I raise them spring, summer, and fall in a Biopod. But I always have problems getting the amount of food right, either over- or under-feeding. The larva are fed to my chickens, ducks, and frogs. I've never tried feeding them to the goldfish.


----------



## mistergreen (Mar 3, 2007)

How did you attract them?

The brand bug bites have bsf larvae in them. It's a greener alternative to fish meal, maybe even more nutritious,40% protein, 30% fat.


----------



## Michael (Jul 20, 2010)

They are native in my region and almost any compost pile with kitchen scraps will attract them. If I remember correctly, moist stale bread is supposed to be good. Adult females are very attracted to anywhere larva have already hatched, so the best way to start a culture is to get a few live larva.

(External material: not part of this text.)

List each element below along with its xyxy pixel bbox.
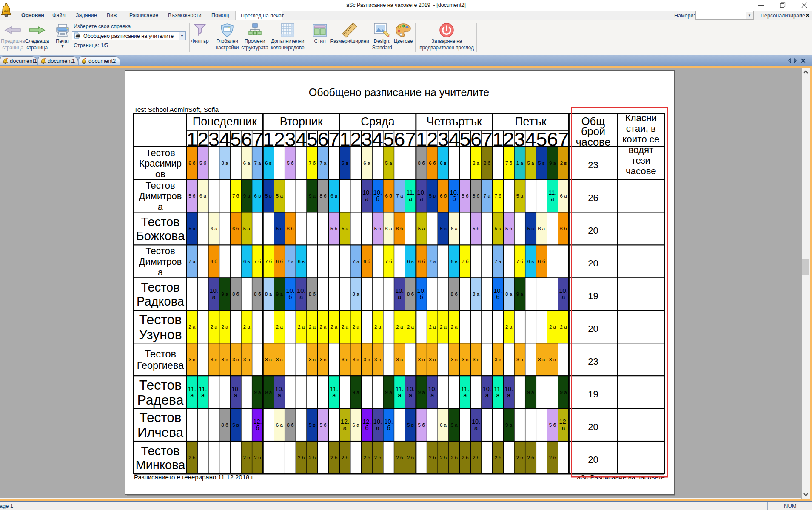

If you saw any adults last fall, then they are in your area and should colonize a suitable spot. If you make hot compost, the heat will kill the larva or drive them away, so keep the culture medium cooler. I wrote about this in my blog http://www.michaelparkey.com/blog.php. Scroll down until you see "Stampede at Maggot Farm!"


----------



## mistergreen (Mar 3, 2007)

Yeah, I hear a healthy compost pile won't attract them as much. I'll have to bait them in a separate container with scraps and oatmeal.


----------



## mistergreen (Mar 3, 2007)

I got a closer look and found my compost is full of insects including predators like ants and centipede. I'll have to make a separate container if I want BSF larvae.


----------



## Michael (Jul 20, 2010)

My Biopod has just really cranked up in the last two weeks. Not many mature larva to harvest yet, but if you listen closely you can hear the immature larva munching away. When I get a really active population of larva, other insects tend to leave the Biopod alone.


----------



## Gerald (Mar 24, 2008)

I get lots of soldierfly grubs in my compost bucket (a large plant pot with drain holes, on the shady side of the house). They are good for turtles and fish that CHEW their food. Be careful feeding them to things that grab & swallow, without chewing. I think I accidentally killed some salamanders (blue-tail newts) by feeding them soldierfly grubs; their exoskeleton is like leather!


----------



## mistergreen (Mar 3, 2007)

Yeah, they look pretty tough. You can dry them I suppose. I was thinking drying them and making a powder to add to fish food. You can buy dried on amazon for $7-$17/lbs.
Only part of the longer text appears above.